Even before last November’s election, commentators and analysts were pointing to the erosion of Democrats’ working-class support. Then Democrats lost Virginia’s gubernatorial race, where Republican Glenn Youngkin won three-quarters of white voters without a four-year degree and two-thirds of those in rural and small-town Virginia. His campaign generated such high voter turnout in Trump country that it increased the white vote share from two-thirds in 2018 and 2020 to three-quarters. If Republicans continue winning working-class votes at the rate they did in Virginia, Democrats have little chance.

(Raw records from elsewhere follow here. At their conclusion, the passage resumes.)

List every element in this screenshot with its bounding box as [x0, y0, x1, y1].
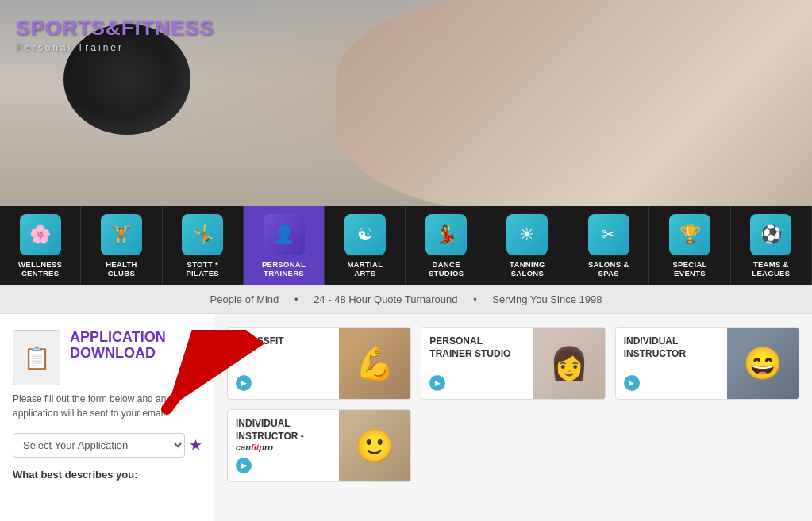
nav-item-personal[interactable]: 👤 PersonalTrainers: [244, 206, 325, 285]
canfit-fit: fit: [251, 442, 259, 452]
right-panel: CrossFit ▶ 💪 PersonalTrainer Studio ▶ 👩: [214, 314, 812, 521]
app-download-description: Please fill out the form below and an ap…: [13, 392, 201, 420]
nav-label-personal: PersonalTrainers: [262, 260, 306, 278]
card-ii-content: IndividualInstructor ▶ 😄: [616, 328, 799, 399]
card-pts-text: PersonalTrainer Studio ▶: [421, 328, 533, 399]
nav-label-salons: Salons &Spas: [588, 260, 629, 278]
nav-label-martial: MartialArts: [347, 260, 383, 278]
select-application[interactable]: Select Your Application CrossFit Persona…: [13, 433, 185, 458]
card-canfit-title: IndividualInstructor -: [236, 418, 331, 442]
crossfit-person-icon: 💪: [355, 345, 394, 382]
brand-ampersand: &: [106, 16, 121, 40]
stott-icon: 🤸: [182, 214, 223, 255]
tanning-icon: ☀: [506, 214, 548, 255]
card-individual-instructor-canfit[interactable]: IndividualInstructor - canfitpro ▶ 🙂: [227, 409, 411, 482]
nav-item-dance[interactable]: 💃 DanceStudios: [406, 206, 487, 285]
card-individual-instructor[interactable]: IndividualInstructor ▶ 😄: [615, 327, 799, 400]
teams-icon: ⚽: [750, 214, 791, 255]
nav-label-tanning: TanningSalons: [510, 260, 545, 278]
main-navigation: 🌸 WellnessCentres 🏋 HealthClubs 🤸 Stott …: [0, 206, 812, 285]
health-icon: 🏋: [101, 214, 142, 255]
card-canfit-image: 🙂: [339, 410, 410, 481]
special-icon: 🏆: [669, 214, 710, 255]
tagline-bar: People of Mind • 24 - 48 Hour Quote Turn…: [0, 285, 812, 314]
brand-logo: Sports&Fitness Personal Trainer: [16, 16, 214, 53]
martial-icon: ☯: [344, 214, 386, 255]
card-crossfit-title: CrossFit: [236, 335, 331, 348]
nav-item-teams[interactable]: ⚽ Teams &Leagues: [731, 206, 812, 285]
tagline-part2: 24 - 48 Hour Quote Turnaround: [314, 293, 457, 305]
brand-fitness: Fitness: [121, 16, 214, 40]
card-crossfit-content: CrossFit ▶ 💪: [228, 328, 410, 399]
nav-label-health: HealthClubs: [106, 260, 137, 278]
hero-arm-image: [336, 0, 812, 206]
nav-item-health[interactable]: 🏋 HealthClubs: [81, 206, 162, 285]
trainer-person-icon: 👩: [549, 345, 589, 382]
instructor-person-icon: 😄: [743, 345, 783, 382]
nav-item-stott[interactable]: 🤸 Stott *Pilates: [163, 206, 244, 285]
card-crossfit[interactable]: CrossFit ▶ 💪: [227, 327, 411, 400]
nav-label-teams: Teams &Leagues: [752, 260, 790, 278]
nav-item-special[interactable]: 🏆 SpecialEvents: [649, 206, 730, 285]
tagline-part3: Serving You Since 1998: [492, 293, 602, 305]
tagline-dot2: •: [473, 293, 477, 305]
card-crossfit-image: 💪: [339, 328, 410, 399]
app-download-title: ApplicationDownload: [70, 330, 166, 362]
required-star: ★: [190, 438, 201, 453]
main-content: 📋 ApplicationDownload Please fill out th…: [0, 314, 812, 521]
personal-icon: 👤: [264, 214, 305, 255]
nav-item-salons[interactable]: ✂ Salons &Spas: [568, 206, 649, 285]
card-canfit-text: IndividualInstructor - canfitpro ▶: [228, 410, 339, 481]
hero-section: Sports&Fitness Personal Trainer: [0, 0, 812, 206]
canfitpro-logo: canfitpro: [236, 442, 331, 452]
wellness-icon: 🌸: [20, 214, 61, 255]
card-ii-text: IndividualInstructor ▶: [616, 328, 727, 399]
card-ii-title: IndividualInstructor: [624, 335, 719, 360]
card-ii-play[interactable]: ▶: [624, 375, 640, 391]
canfit-pro: pro: [259, 442, 273, 452]
nav-item-tanning[interactable]: ☀ TanningSalons: [487, 206, 568, 285]
card-canfit-play[interactable]: ▶: [236, 458, 252, 473]
nav-label-stott: Stott *Pilates: [186, 260, 219, 278]
nav-label-dance: DanceStudios: [429, 260, 464, 278]
card-pts-title: PersonalTrainer Studio: [429, 335, 525, 360]
brand-name: Sports&Fitness: [16, 16, 214, 40]
select-app-row: Select Your Application CrossFit Persona…: [13, 433, 201, 458]
left-panel: 📋 ApplicationDownload Please fill out th…: [0, 314, 214, 521]
card-crossfit-text: CrossFit ▶: [228, 328, 339, 399]
salons-icon: ✂: [588, 214, 629, 255]
clipboard-icon: 📋: [13, 330, 60, 385]
card-pts-content: PersonalTrainer Studio ▶ 👩: [421, 328, 604, 399]
describe-label: What best describes you:: [13, 469, 201, 481]
card-ii-image: 😄: [727, 328, 799, 399]
brand-sports: Sports: [16, 16, 106, 40]
canfit-can: can: [236, 442, 251, 452]
card-personal-trainer-studio[interactable]: PersonalTrainer Studio ▶ 👩: [421, 327, 605, 400]
canfit-person-icon: 🙂: [355, 427, 394, 465]
app-download-header: 📋 ApplicationDownload: [13, 330, 201, 385]
card-crossfit-play[interactable]: ▶: [236, 375, 252, 391]
nav-item-wellness[interactable]: 🌸 WellnessCentres: [0, 206, 81, 285]
card-canfit-content: IndividualInstructor - canfitpro ▶ 🙂: [228, 410, 410, 481]
card-pts-play[interactable]: ▶: [429, 375, 445, 391]
brand-subtitle: Personal Trainer: [16, 42, 214, 53]
nav-label-special: SpecialEvents: [672, 260, 706, 278]
tagline-part1: People of Mind: [210, 293, 279, 305]
card-pts-image: 👩: [533, 328, 605, 399]
nav-label-wellness: WellnessCentres: [18, 260, 62, 278]
tagline-dot1: •: [294, 293, 298, 305]
nav-item-martial[interactable]: ☯ MartialArts: [325, 206, 406, 285]
dance-icon: 💃: [425, 214, 467, 255]
app-download-title-block: ApplicationDownload: [70, 330, 166, 368]
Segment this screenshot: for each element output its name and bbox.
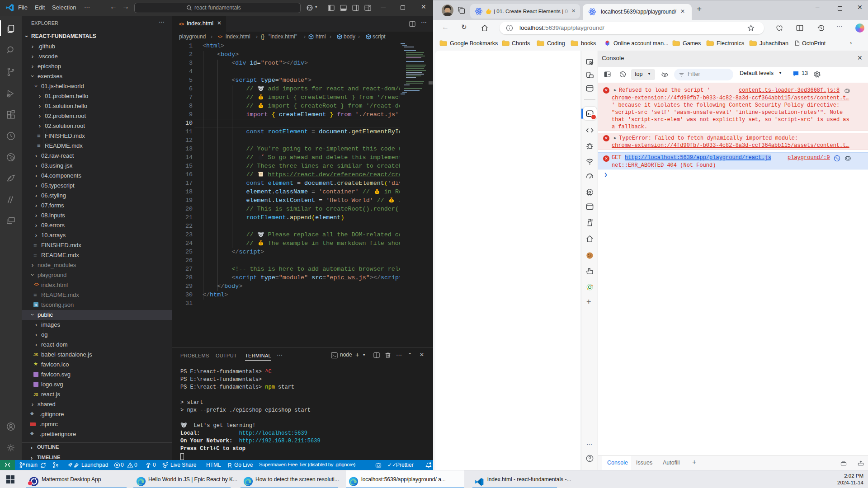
- svg-text:$: $: [260, 96, 262, 99]
- svg-text:$: $: [260, 104, 262, 108]
- svg-text:$: $: [391, 199, 392, 202]
- svg-text:$: $: [260, 242, 262, 245]
- svg-text:$: $: [376, 190, 378, 193]
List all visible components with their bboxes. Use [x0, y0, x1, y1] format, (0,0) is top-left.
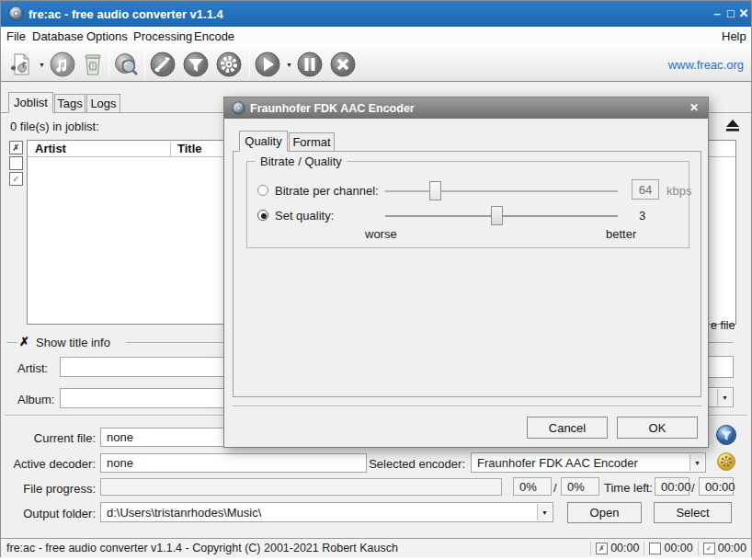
- partially-covered-label-fragment: e file: [711, 319, 735, 332]
- bitrate-radio[interactable]: [257, 185, 268, 196]
- time-selected-group: ✗ 00:00: [590, 542, 644, 555]
- current-file-label: Current file:: [1, 431, 96, 445]
- eject-cd-button[interactable]: [718, 115, 747, 135]
- time-unchecked-value: 00:00: [664, 542, 692, 554]
- percent-divider: /: [553, 481, 557, 495]
- tab-logs[interactable]: Logs: [86, 94, 120, 113]
- scale-worse-label: worse: [365, 227, 397, 241]
- dialog-titlebar[interactable]: Fraunhofer FDK AAC Encoder ✕: [224, 97, 708, 119]
- ok-button[interactable]: OK: [617, 417, 698, 439]
- quality-radio[interactable]: [257, 210, 268, 221]
- group-label: Bitrate / Quality: [256, 154, 347, 168]
- active-decoder-field: none: [100, 453, 367, 473]
- time-unchecked-group: 00:00: [644, 542, 697, 555]
- general-settings-button[interactable]: [148, 50, 177, 79]
- artist-label: Artist:: [17, 361, 48, 375]
- bitrate-value-field: 64: [632, 179, 659, 200]
- toggle-selection-button[interactable]: ✓: [9, 172, 23, 186]
- menu-processing[interactable]: Processing: [133, 29, 192, 43]
- file-percent-field: 0%: [513, 477, 552, 496]
- column-divider[interactable]: [170, 142, 171, 156]
- open-folder-button[interactable]: Open: [567, 502, 642, 523]
- tab-tags[interactable]: Tags: [54, 94, 85, 113]
- pause-encoding-button[interactable]: [295, 50, 325, 79]
- add-files-button[interactable]: [6, 50, 35, 79]
- checked-x-icon: ✗: [596, 543, 608, 554]
- dialog-tab-panel: Bitrate / Quality Bitrate per channel: 6…: [233, 151, 701, 397]
- column-header-title[interactable]: Title: [177, 142, 202, 155]
- close-button[interactable]: ✕: [737, 6, 750, 20]
- select-none-button[interactable]: [9, 156, 23, 170]
- titleinfo-toggle-checkbox[interactable]: ✗: [19, 335, 29, 349]
- clear-joblist-button[interactable]: [81, 50, 105, 79]
- chevron-down-icon[interactable]: ▼: [537, 504, 552, 520]
- menu-database[interactable]: Database: [32, 29, 84, 43]
- chevron-down-icon[interactable]: ▼: [717, 389, 732, 406]
- statusbar: fre:ac - free audio converter v1.1.4 - C…: [1, 538, 751, 557]
- time-selected-value: 00:00: [610, 542, 639, 554]
- add-audio-cd-button[interactable]: [48, 50, 77, 79]
- time-left-total-field: 00:00: [699, 477, 734, 496]
- cancel-button[interactable]: Cancel: [527, 417, 608, 439]
- add-files-dropdown-arrow[interactable]: ▼: [39, 62, 45, 68]
- bitrate-slider[interactable]: [385, 190, 618, 192]
- dialog-tab-quality[interactable]: Quality: [239, 131, 288, 152]
- toolbar-separator: [144, 51, 145, 76]
- bitrate-slider-handle[interactable]: [429, 181, 441, 200]
- tab-joblist[interactable]: Joblist: [8, 92, 53, 113]
- total-percent-field: 0%: [561, 477, 599, 496]
- maximize-button[interactable]: □: [724, 6, 737, 20]
- toolbar: ▼ ▼ www.freac.org: [1, 47, 751, 82]
- app-logo-icon: [8, 6, 24, 21]
- encoder-config-dialog: Fraunhofer FDK AAC Encoder ✕ Quality For…: [223, 97, 709, 448]
- start-encoding-button[interactable]: [253, 50, 282, 79]
- menu-encode[interactable]: Encode: [194, 29, 234, 43]
- query-cddb-button[interactable]: [112, 50, 142, 79]
- dialog-close-icon[interactable]: ✕: [689, 101, 699, 114]
- quality-value: 3: [639, 209, 645, 223]
- signal-processing-icon[interactable]: [715, 424, 737, 446]
- menu-options[interactable]: Options: [86, 29, 128, 43]
- time-total-group: ✓ 00:00: [698, 542, 751, 555]
- column-header-artist[interactable]: Artist: [35, 142, 66, 155]
- dialog-tab-format[interactable]: Format: [289, 132, 335, 152]
- window-titlebar: fre:ac - free audio converter v1.1.4 – □…: [1, 1, 751, 27]
- toolbar-separator: [249, 51, 250, 76]
- selected-encoder-label: Selected encoder:: [367, 457, 465, 471]
- dialog-divider: [233, 406, 701, 407]
- chevron-down-icon[interactable]: ▼: [689, 454, 704, 471]
- quality-slider-handle[interactable]: [491, 206, 503, 225]
- configure-encoder-button[interactable]: [214, 50, 244, 79]
- stop-encoding-button[interactable]: [328, 50, 358, 79]
- joblist-count-label: 0 file(s) in joblist:: [10, 120, 99, 133]
- quality-slider[interactable]: [385, 215, 618, 217]
- website-link[interactable]: www.freac.org: [668, 58, 744, 72]
- statusbar-text: fre:ac - free audio converter v1.1.4 - C…: [6, 542, 590, 554]
- menubar: File Database Options Processing Encode …: [1, 27, 751, 47]
- start-encoding-dropdown-arrow[interactable]: ▼: [286, 62, 292, 68]
- checked-tick-icon: ✓: [703, 543, 715, 554]
- select-all-button[interactable]: ✗: [9, 141, 23, 154]
- file-progress-bar: [100, 478, 502, 496]
- menu-file[interactable]: File: [6, 29, 26, 43]
- bitrate-quality-group: Bitrate / Quality Bitrate per channel: 6…: [246, 161, 689, 248]
- time-divider: /: [691, 481, 695, 495]
- configure-encoder-icon[interactable]: [716, 451, 736, 472]
- selected-encoder-combobox[interactable]: Fraunhofer FDK AAC Encoder ▼: [471, 452, 706, 473]
- signal-processing-button[interactable]: [181, 50, 211, 79]
- select-folder-button[interactable]: Select: [654, 502, 732, 523]
- bitrate-unit-label: kbps: [667, 184, 691, 198]
- unchecked-box-icon: [649, 543, 661, 554]
- active-decoder-label: Active decoder:: [1, 457, 96, 471]
- time-total-value: 00:00: [718, 542, 746, 554]
- output-folder-combobox[interactable]: d:\Users\tristanrhodes\Music\ ▼: [100, 502, 553, 522]
- time-left-label: Time left:: [604, 481, 653, 495]
- titleinfo-header[interactable]: Show title info: [36, 336, 110, 349]
- titleinfo-group-line: [6, 342, 17, 343]
- minimize-button[interactable]: –: [711, 6, 724, 20]
- toolbar-separator: [108, 51, 109, 76]
- menu-help[interactable]: Help: [722, 29, 746, 43]
- scale-better-label: better: [606, 227, 636, 241]
- bitrate-label: Bitrate per channel:: [275, 184, 379, 198]
- file-progress-label: File progress:: [1, 482, 96, 496]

This didn’t happen for the first time “thirty years ago,” as Greenberg hints. It happened in 1980 on largely the same terms as we see now. We’d had a few years of rampant inflation and an incompetent president in the throes of a confidence-crisis cascade. And Jimmy Carter was a lot more coherent than Biden is, even if he missed the mark with his rhetoric just as badly. His inability to answer for the corrosive effects of inflation (coupled with the collapse of the Rust Belt) alienated the working class from Democrats and pushed them into Ronald Reagan’s column. Small wonder Greenberg’s sending up warning flares this far ahead of the midterms.
As long as Joe Biden keeps selling rampant inflation as economic growth and Ron Klain belittles it as a “high-class problem,” Democrats have no chance to win those voters back. And as long as Democrats keep pushing Academia-driven wokery and racial division over economics and security, they will remain out of touch with the suburbs, rural areas, and working-class households in the cities.